O pacote habitacional do governo é a melhor saída para resolver o déficit do setor no país?

SIM

A população de baixa renda em mudança

JOÃO CRESTANA

O DÉFICIT habitacional brasileiro de 8 milhões de moradias pode estar prestes a dar o primeiro passo rumo à solução. Com as medidas do governo federal que virão no pacote a ser anunciado brevemente, esperamos que o presidente Lula e os ministros da Casa Civil e da Fazenda honrem o compromisso de adotar ações de longo prazo, que permitam a produção de moradias populares para a baixa renda nos próximos 15 anos.
Na verdade, os empresários querem que o pacote se transforme em política nacional de habitação e que o governo atenda, de imediato, duas reivindicações: a concessão de subsídios para as famílias de baixa renda, sobretudo as com renda familiar de zero a três salários mínimos -faixa que representa mais de 80% da população sem condições de moradia-, e a ampla desoneração tributária.
Se considerarmos que o salário mínimo nacional é de R$ 465 e que muitas famílias sobrevivem com menos do que essa renda, para adquirirem uma moradia de R$ 35 mil, elas precisam de subsídios governamentais.
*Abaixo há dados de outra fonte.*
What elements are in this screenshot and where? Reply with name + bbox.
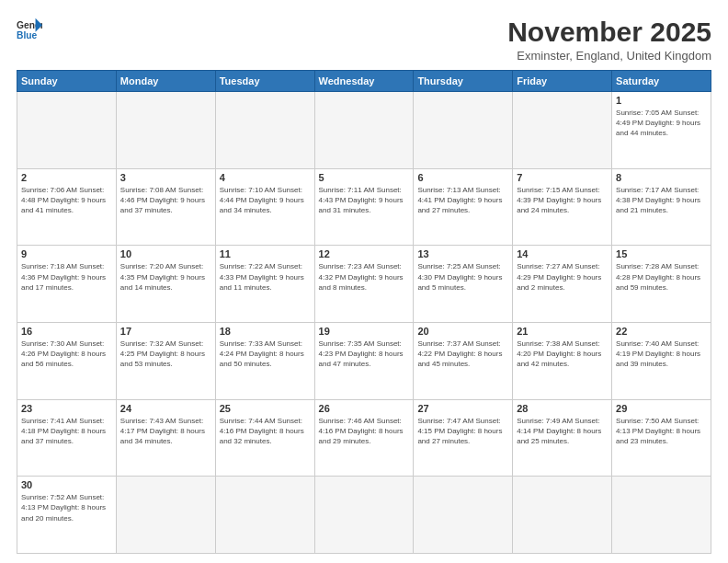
calendar-cell: 4Sunrise: 7:10 AM Sunset: 4:44 PM Daylig…	[215, 168, 314, 246]
day-number: 25	[220, 403, 311, 414]
calendar-cell	[513, 477, 612, 554]
day-number: 26	[319, 403, 410, 414]
page-title: November 2025	[507, 17, 711, 47]
calendar-cell: 3Sunrise: 7:08 AM Sunset: 4:46 PM Daylig…	[116, 168, 215, 246]
calendar-cell: 28Sunrise: 7:49 AM Sunset: 4:14 PM Dayli…	[513, 399, 612, 477]
calendar-cell: 24Sunrise: 7:43 AM Sunset: 4:17 PM Dayli…	[116, 399, 215, 477]
calendar-cell	[215, 477, 314, 554]
logo: General Blue	[17, 17, 42, 42]
day-info: Sunrise: 7:46 AM Sunset: 4:16 PM Dayligh…	[319, 416, 410, 447]
day-info: Sunrise: 7:15 AM Sunset: 4:39 PM Dayligh…	[517, 185, 608, 216]
calendar-cell: 2Sunrise: 7:06 AM Sunset: 4:48 PM Daylig…	[17, 168, 117, 246]
day-info: Sunrise: 7:30 AM Sunset: 4:26 PM Dayligh…	[21, 339, 112, 370]
weekday-header-friday: Friday	[513, 71, 612, 92]
day-info: Sunrise: 7:38 AM Sunset: 4:20 PM Dayligh…	[517, 339, 608, 370]
calendar-cell: 13Sunrise: 7:25 AM Sunset: 4:30 PM Dayli…	[414, 246, 513, 323]
calendar-cell: 10Sunrise: 7:20 AM Sunset: 4:35 PM Dayli…	[116, 246, 215, 323]
day-info: Sunrise: 7:49 AM Sunset: 4:14 PM Dayligh…	[517, 416, 608, 447]
day-number: 1	[616, 95, 707, 106]
calendar-week-row: 1Sunrise: 7:05 AM Sunset: 4:49 PM Daylig…	[17, 92, 711, 169]
calendar-cell: 18Sunrise: 7:33 AM Sunset: 4:24 PM Dayli…	[215, 322, 314, 399]
calendar-cell: 5Sunrise: 7:11 AM Sunset: 4:43 PM Daylig…	[314, 168, 414, 246]
calendar-week-row: 9Sunrise: 7:18 AM Sunset: 4:36 PM Daylig…	[17, 246, 711, 323]
weekday-header-row: SundayMondayTuesdayWednesdayThursdayFrid…	[17, 71, 711, 92]
day-number: 15	[616, 248, 707, 259]
day-info: Sunrise: 7:08 AM Sunset: 4:46 PM Dayligh…	[120, 185, 211, 216]
weekday-header-monday: Monday	[116, 71, 215, 92]
day-info: Sunrise: 7:37 AM Sunset: 4:22 PM Dayligh…	[417, 339, 508, 370]
calendar-cell: 25Sunrise: 7:44 AM Sunset: 4:16 PM Dayli…	[215, 399, 314, 477]
day-info: Sunrise: 7:20 AM Sunset: 4:35 PM Dayligh…	[120, 261, 211, 293]
calendar-week-row: 23Sunrise: 7:41 AM Sunset: 4:18 PM Dayli…	[17, 399, 711, 477]
calendar-week-row: 30Sunrise: 7:52 AM Sunset: 4:13 PM Dayli…	[17, 477, 711, 554]
calendar-week-row: 16Sunrise: 7:30 AM Sunset: 4:26 PM Dayli…	[17, 322, 711, 399]
day-number: 12	[319, 248, 410, 259]
day-number: 28	[517, 403, 608, 414]
calendar-cell	[513, 92, 612, 169]
calendar-cell	[17, 92, 117, 169]
page: General Blue November 2025 Exminster, En…	[0, 0, 728, 563]
day-info: Sunrise: 7:52 AM Sunset: 4:13 PM Dayligh…	[21, 492, 112, 523]
calendar-cell	[314, 92, 414, 169]
calendar-cell	[612, 477, 711, 554]
day-number: 4	[220, 172, 311, 183]
day-number: 20	[417, 326, 508, 337]
day-number: 30	[21, 479, 112, 490]
calendar-cell: 20Sunrise: 7:37 AM Sunset: 4:22 PM Dayli…	[414, 322, 513, 399]
calendar-cell: 7Sunrise: 7:15 AM Sunset: 4:39 PM Daylig…	[513, 168, 612, 246]
svg-text:Blue: Blue	[17, 30, 38, 40]
day-number: 16	[21, 326, 112, 337]
weekday-header-saturday: Saturday	[612, 71, 711, 92]
day-info: Sunrise: 7:23 AM Sunset: 4:32 PM Dayligh…	[319, 261, 410, 293]
calendar-cell: 23Sunrise: 7:41 AM Sunset: 4:18 PM Dayli…	[17, 399, 117, 477]
day-number: 14	[517, 248, 608, 259]
day-number: 6	[417, 172, 508, 183]
calendar-cell: 9Sunrise: 7:18 AM Sunset: 4:36 PM Daylig…	[17, 246, 117, 323]
day-number: 24	[120, 403, 211, 414]
calendar-cell: 27Sunrise: 7:47 AM Sunset: 4:15 PM Dayli…	[414, 399, 513, 477]
day-info: Sunrise: 7:06 AM Sunset: 4:48 PM Dayligh…	[21, 185, 112, 216]
day-info: Sunrise: 7:33 AM Sunset: 4:24 PM Dayligh…	[220, 339, 311, 370]
day-info: Sunrise: 7:25 AM Sunset: 4:30 PM Dayligh…	[417, 261, 508, 293]
day-info: Sunrise: 7:41 AM Sunset: 4:18 PM Dayligh…	[21, 416, 112, 447]
day-number: 17	[120, 326, 211, 337]
day-number: 13	[417, 248, 508, 259]
calendar-cell: 12Sunrise: 7:23 AM Sunset: 4:32 PM Dayli…	[314, 246, 414, 323]
calendar-cell: 26Sunrise: 7:46 AM Sunset: 4:16 PM Dayli…	[314, 399, 414, 477]
day-info: Sunrise: 7:18 AM Sunset: 4:36 PM Dayligh…	[21, 261, 112, 293]
title-block: November 2025 Exminster, England, United…	[507, 17, 711, 63]
day-number: 23	[21, 403, 112, 414]
day-info: Sunrise: 7:32 AM Sunset: 4:25 PM Dayligh…	[120, 339, 211, 370]
day-number: 11	[220, 248, 311, 259]
day-number: 21	[517, 326, 608, 337]
day-number: 8	[616, 172, 707, 183]
day-number: 2	[21, 172, 112, 183]
day-info: Sunrise: 7:05 AM Sunset: 4:49 PM Dayligh…	[616, 108, 707, 139]
calendar-cell: 22Sunrise: 7:40 AM Sunset: 4:19 PM Dayli…	[612, 322, 711, 399]
day-info: Sunrise: 7:11 AM Sunset: 4:43 PM Dayligh…	[319, 185, 410, 216]
day-info: Sunrise: 7:22 AM Sunset: 4:33 PM Dayligh…	[220, 261, 311, 293]
header: General Blue November 2025 Exminster, En…	[17, 17, 711, 63]
calendar-cell: 1Sunrise: 7:05 AM Sunset: 4:49 PM Daylig…	[612, 92, 711, 169]
calendar-cell: 30Sunrise: 7:52 AM Sunset: 4:13 PM Dayli…	[17, 477, 117, 554]
calendar-cell	[414, 92, 513, 169]
calendar-cell: 15Sunrise: 7:28 AM Sunset: 4:28 PM Dayli…	[612, 246, 711, 323]
calendar-cell	[116, 477, 215, 554]
day-info: Sunrise: 7:17 AM Sunset: 4:38 PM Dayligh…	[616, 185, 707, 216]
weekday-header-sunday: Sunday	[17, 71, 117, 92]
day-number: 27	[417, 403, 508, 414]
calendar-cell: 17Sunrise: 7:32 AM Sunset: 4:25 PM Dayli…	[116, 322, 215, 399]
day-info: Sunrise: 7:50 AM Sunset: 4:13 PM Dayligh…	[616, 416, 707, 447]
calendar-cell	[116, 92, 215, 169]
day-info: Sunrise: 7:28 AM Sunset: 4:28 PM Dayligh…	[616, 261, 707, 293]
weekday-header-thursday: Thursday	[414, 71, 513, 92]
calendar-cell: 11Sunrise: 7:22 AM Sunset: 4:33 PM Dayli…	[215, 246, 314, 323]
page-subtitle: Exminster, England, United Kingdom	[507, 49, 711, 63]
day-number: 3	[120, 172, 211, 183]
day-number: 29	[616, 403, 707, 414]
calendar-week-row: 2Sunrise: 7:06 AM Sunset: 4:48 PM Daylig…	[17, 168, 711, 246]
day-info: Sunrise: 7:13 AM Sunset: 4:41 PM Dayligh…	[417, 185, 508, 216]
day-info: Sunrise: 7:35 AM Sunset: 4:23 PM Dayligh…	[319, 339, 410, 370]
day-info: Sunrise: 7:27 AM Sunset: 4:29 PM Dayligh…	[517, 261, 608, 293]
day-number: 7	[517, 172, 608, 183]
A proposta do setor é que os subsídios sejam liberados, de preferência, em nome da mulher da família e que sejam inversamente proporcionais à renda familiar, ou seja, quem ganha menos recebe mais e vice-versa.
A explicação é lógica e simples: uma família residente em Belo Horizonte, por exemplo, com dois membros (mulher e um filho em idade escolar) e renda de R$ 350, não pode assumir uma prestação habitacional de R$ 105, referente a 30% do valor do imóvel exemplificado, e ao mesmo tempo custear a alimentação, já que lá a cesta básica é de R$ 203,46. Como arcar com uma prestação habitacional se não há condições nem de comer?
Já uma família com renda mensal de R$ 1.395 -o equivalente a três salários mínimos-, dependendo do número de pessoas, consegue assumir uma prestação, mesmo que mínima, e ao mesmo tempo arcar com as despesas de alimentação, água e luz. O ser humano tem de trabalhar, estudar, morar, comer, vestir, ou seja, viver dignamente. São direitos garantidos na Constituição Federal.
Contudo, para que os empresários possam se aproximar da meta do governo de construir 1 milhão de moradias, é essencial, além de subsídios, desoneração tributária sobre o produto imobiliário. As lideranças do mercado que têm negociado com o governo nestes últimos três meses sugeriram a mudança da alíquota do RET (Regime Especial Tributário) de 7% para zero ou 1% na produção de habitação de interesse social.
O RET é um benefício tributário para as empresas optantes do patrimônio de afetação, que dá maior segurança aos bancos e aos consumidores. O recolhimento de 7% compreende os seguintes tributos federais: IRPJ, PIS/Pasep, CSLL e Cofins. Essa é a forma mais direta de reduzir o preço final da habitação. Ora, o governo federal tem de fazer a sua parte. A redução do IPI dos materiais de construção e a do ICMS significam queda mínima no preço final de uma unidade habitacional. A desoneração tem de se refletir no bolso do comprador.
Além disso, deve haver robusta previsão do Orçamento Geral da União para o financiamento de moradias populares. Apesar de o FGTS contar com a disponibilidade de R$ 80 bilhões e destinar, anualmente, volume expressivo para o financiamento à produção e à aquisição habitacional, não há como construir 1 milhão de imóveis contando com essa única fonte de recursos, sob risco de comprometer a saúde financeira do fundo e tirar a tranquilidade do trabalhador, que compulsoriamente dispõe de 8% de seu salário para alimentar o FGTS.
Um mercado imobiliário atuante aquece a economia e tranquiliza consumidores em momentos de crise. Se o pacote do governo privilegiar medidas duradouras, sairemos dessa fase de desaceleração. Apesar de ainda hipotética, a meta de construir 1 milhão de moradias pode criar 300 mil empregos diretos e 230 mil indiretos em um ano, de acordo com estudos da Fundação Getulio Vargas. Logo, teríamos 530 mil novos postos. Investir em habitação não é gasto.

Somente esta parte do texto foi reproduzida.